提出事業者数をみると、工事が延べ1339者(実数849者)、役務委託が4者(実数4者)、指定管理が32者(実数19者)。
是正対象者数は、工事が19者(うち18者は是正を確認。1者は是正中)。役務委託、指定管理は全者遵守。
三六協定未締結・未届が14者、就業規則未周知・未届が5者、労働条件未通知が5者、保険未加入が5者。
今後の方向性については、引き続き、事業者に丁寧な説明を行い、制度を着実に定着させていく。報告書提出の徹底や報告書記載事項に関する適切な指導等を通して、適正な労働環境の確保を図っていく。なお工事の競争入札参加資格(30年4月から4年間)の一斉更新手続きにあたり、新たに「社会保険への加入」を資格要件として追加予定であることを報告した。また競争入札参加資格を有しない下請事業者への社会保険未加入対策も検討していく予定。
公契約の適正な履行と質の確保では、28年度の工事の落札率(90・99%)、物品の落札率(84・90%)などを報告。物品のうち、人件費の占める割合が高い役務業務(建物・公園清掃、常駐警備等)について、28年度から新たに最低制限価格制度を適用したことを報告した。
今後の方向性については、工事の予定価格は現在2億円超で事後公表としているが、現状を引き続き検証の上、その範囲の拡大の可否を検討していくとした。
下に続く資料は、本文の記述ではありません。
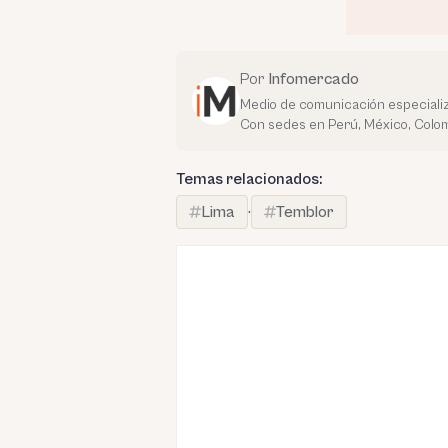
Por
Infomercado
Medio de comunicación especializ
Con sedes en Perú, México, Colom
Temas relacionados:
Lima
·
Temblor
公契約を通じて社会的課題の解決に資する取組では、今後の方向性について、公平性や競争性、また特に中小企業に過度な負担や不利な取扱いにならないよう十分配慮しつつ、これらの取組を加点評価するなどの取組を検討していくとした。その際には事業者の取組を客観的に評価する仕組みも十分研究していくとした。
28年度以後に寄せられた公契約基本条例に関する主な意見では、「地元中小業者に優先的に発注してほしい」「市内中小企業受注率100%を目指し、あらゆる施策を講じてほしい」「賃金の下限を定める賃金条項を備えた公契約条例改正も検討されたい」「労働関係法令遵守状況報告書の調査結果を公表してほしい」「中小企業としては賃金の下限を定める規定には抵抗感がある」「末端の施工業者にまで法定福利費が支払われるよう、法定福利費を別枠計上した見積書活用の徹底を図ってほしい」「適切な最低制限価格を設定してほしい」「地域の安心・安全を担う建設企業を守り育成するため地域貢献を重視した入札の導入など助言・指導されたい」「社会貢献や技術者育成等に取り組む建設業団体に加入している企業も加点してほしい」などがあった。